CfA: Künste des Dazwischen: Graphische Literatur und visuelle Poesie der Romania als Genres 'en marge'

2021-12-20

Frist: 2022-01-21

Dossier apropos 2023 (peer-reviewed)

Hg. Julia Dettke, Jasmin Wrobel

Graphische Literatur und visuelle Poesie können in doppelter Hinsicht als Künste des Dazwischen verstanden werden: Zum einen kombinieren sie Bild und Text als ästhetische und semantische Ausdrucksmöglichkeiten, zum anderen reflektieren sie diese Zwischenstellung in intermedialen Verweisen und einer Affinität zu Themen zwischenräumlicher, marginal(isiert)er Erfahrung. Im mehrdimensionalen Verhältnis von Schriftzeichen und Abbildung, von semantischer Festlegung und Öffnung, in der Überschreitung von Grenzziehungen und der Verortung zwischen unterschiedlichen semiotischen Systemen liegt ihre gattungsbildende Spezifik.

Warum aber wurden graphische Narrative wie Bilderzählungen, Comics oder Graphic Novels sowie visuelle, konkrete oder experimentelle Poesie bislang kaum gemeinsam untersucht?
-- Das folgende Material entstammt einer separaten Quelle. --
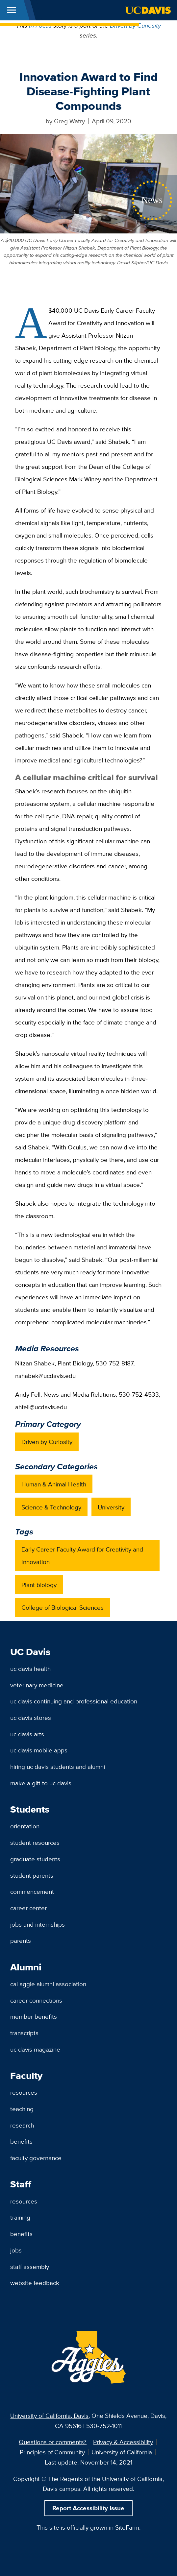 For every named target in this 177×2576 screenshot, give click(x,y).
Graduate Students (35, 1859)
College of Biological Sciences (62, 1607)
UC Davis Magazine (35, 2049)
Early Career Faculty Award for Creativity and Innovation (82, 1555)
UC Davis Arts (27, 1734)
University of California (121, 2452)
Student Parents (31, 1875)
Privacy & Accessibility (123, 2441)
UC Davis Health (30, 1668)
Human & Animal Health (53, 1484)
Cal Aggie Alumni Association (48, 1983)
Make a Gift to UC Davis (40, 1783)
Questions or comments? (53, 2441)
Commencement (32, 1891)
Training (20, 2217)
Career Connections (36, 2000)
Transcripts (24, 2032)
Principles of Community (52, 2452)
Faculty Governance (36, 2157)
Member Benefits (33, 2016)
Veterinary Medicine (36, 1685)
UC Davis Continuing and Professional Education (73, 1701)
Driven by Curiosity (135, 25)
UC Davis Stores (30, 1717)
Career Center (28, 1908)
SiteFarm (127, 2527)
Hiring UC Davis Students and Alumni (57, 1766)
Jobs (16, 2250)
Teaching (22, 2108)
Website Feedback (34, 2282)
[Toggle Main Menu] (11, 10)
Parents (20, 1940)
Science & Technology (51, 1507)
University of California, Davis (49, 2415)
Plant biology (39, 1584)
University (111, 1507)
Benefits (21, 2141)
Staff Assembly (29, 2266)
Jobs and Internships (37, 1924)
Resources (23, 2092)
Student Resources (35, 1842)
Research (22, 2125)
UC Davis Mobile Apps (38, 1750)
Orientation (24, 1826) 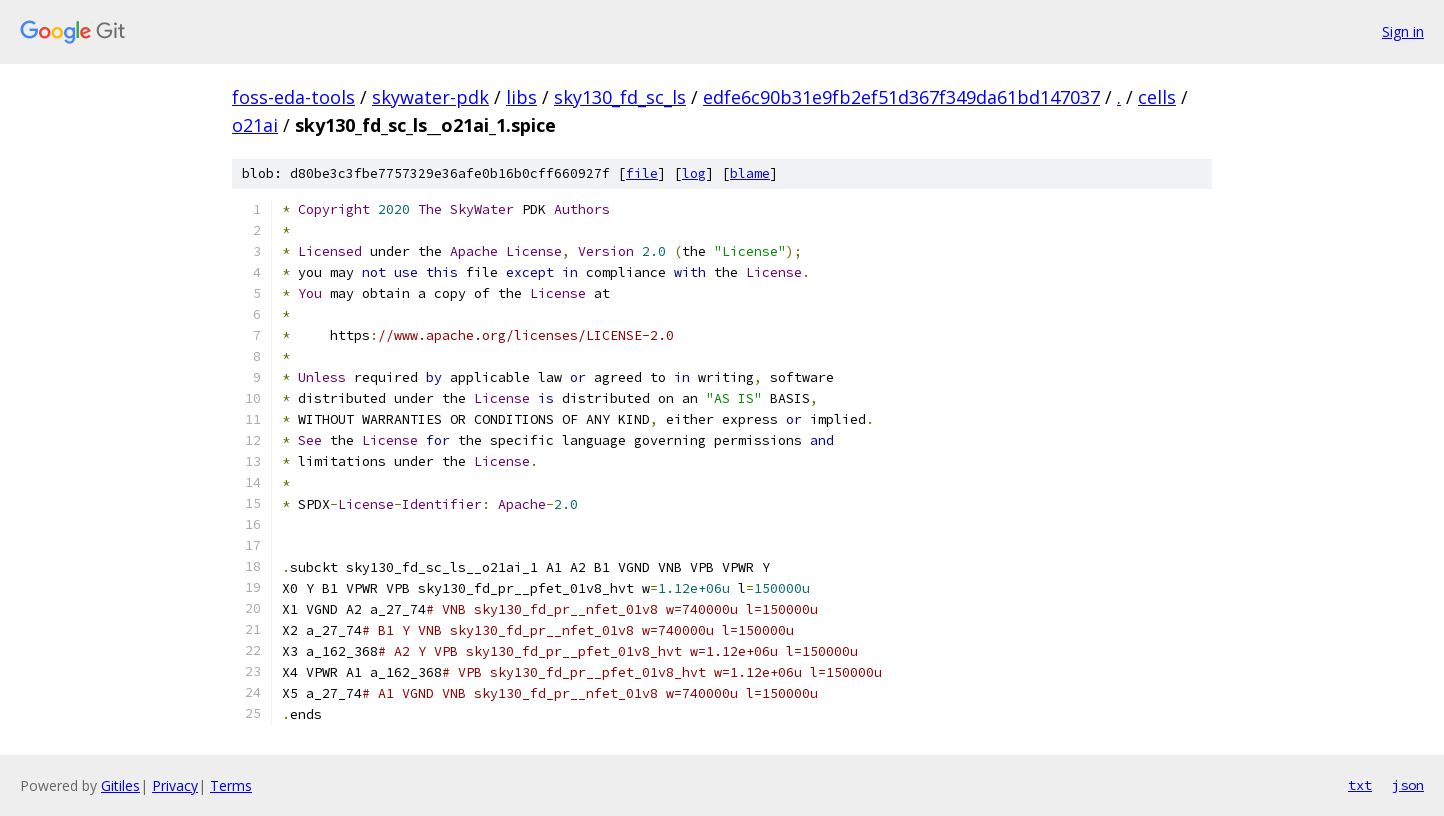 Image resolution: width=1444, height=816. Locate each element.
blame (750, 173)
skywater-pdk (430, 97)
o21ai (255, 125)
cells (1157, 97)
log (694, 173)
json (1408, 785)
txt (1360, 785)
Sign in (1403, 31)
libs (521, 97)
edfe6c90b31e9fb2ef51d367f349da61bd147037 (901, 97)
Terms (231, 785)
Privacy (175, 785)
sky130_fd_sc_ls (620, 97)
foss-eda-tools (293, 97)
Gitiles (120, 785)
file (642, 173) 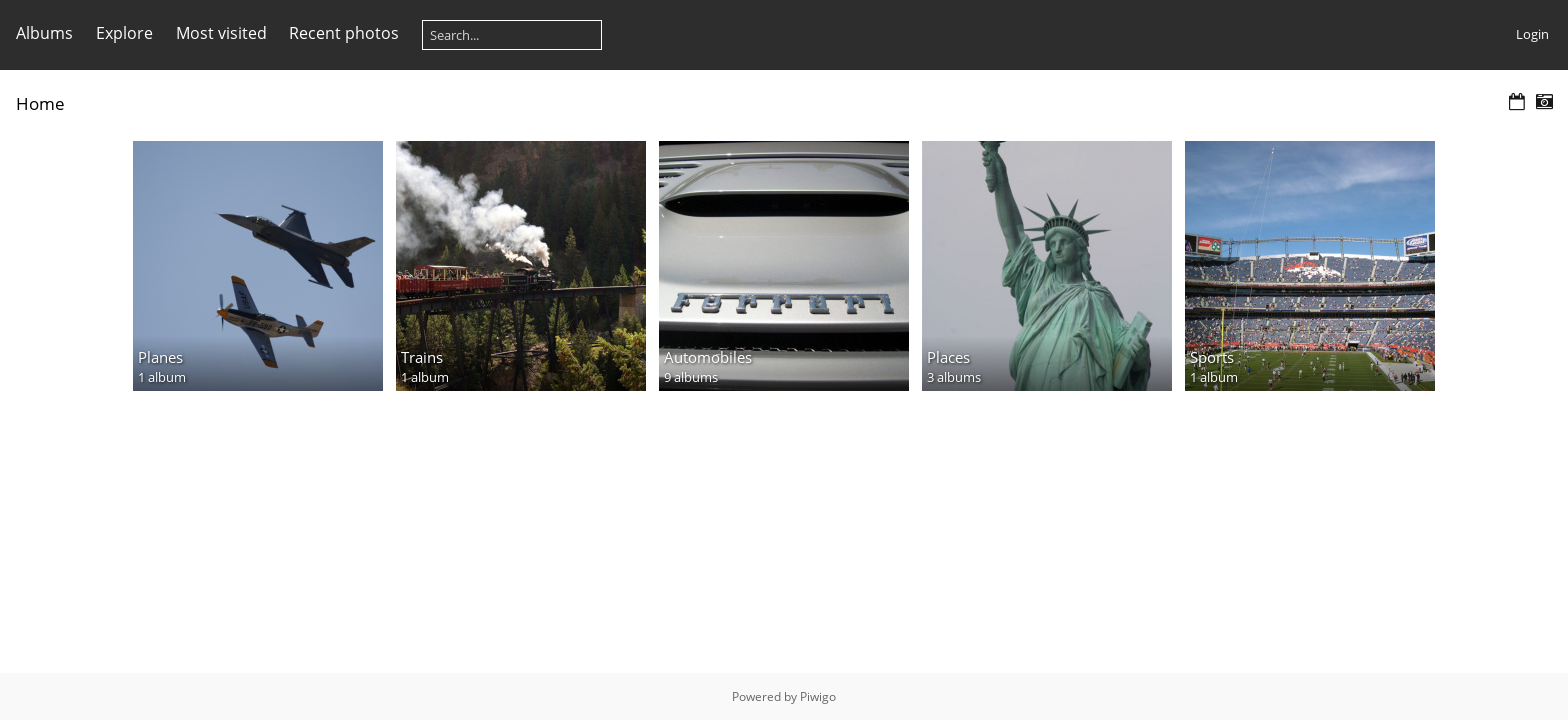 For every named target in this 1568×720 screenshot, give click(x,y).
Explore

Es ist das Merkmal und Potenzial des Dazwischen, das im Zentrum des geplanten Dossiers zur französisch-, spanisch, portugiesisch- und italienischsprachigen graphischen Literatur steht und den Fokus im gemeinsamen Blick auf diese Genres en marge bildet. Ziel ist es, Beiträge zu versammeln, die einen speziellen Fokus auf intermediale und autoreflexive Verhandlungen von Text-Bild-Beziehungen in graphischer Literatur und/oder visueller Poesie richten. Die „verbivocovisuelle“ (Campos/Pignatari/Campos 1965 via Joyce 1939) Dimension konkreter Dichtung, Gekritzel und Arabeske als Konstituenten des Comics (Weltzien 2012) sowie das Spiel mit den Grenzen und dem Schriftbild der Sprechblasen (z.B. Buzzati 1969) erlauben die inhaltliche wie intermedial autoreflexive Verhandlung von Zwischenzonen und Grenzbereichen möglichen Ausdrucks. Im Sinne einer „engaged visuality“ (Minuto/De Vree 2021), einer „poesia indisciplinada“ (Lino/De Oliveira 2021) oder eben ‚undisziplinierten Bildern‘, die sich auch im Comic „auf hierarchischen Strukturen basierenden Klassifizierungen widersetz[en]“ (Sina 2016), interessieren insbesondere „Spielräume und Raumspiele“ (Dettke/Heyne 2016), die intermediale Ästhetiken mit Fragen und Konflikten des Dazwischen auf der inhaltlichen Ebene kombinieren.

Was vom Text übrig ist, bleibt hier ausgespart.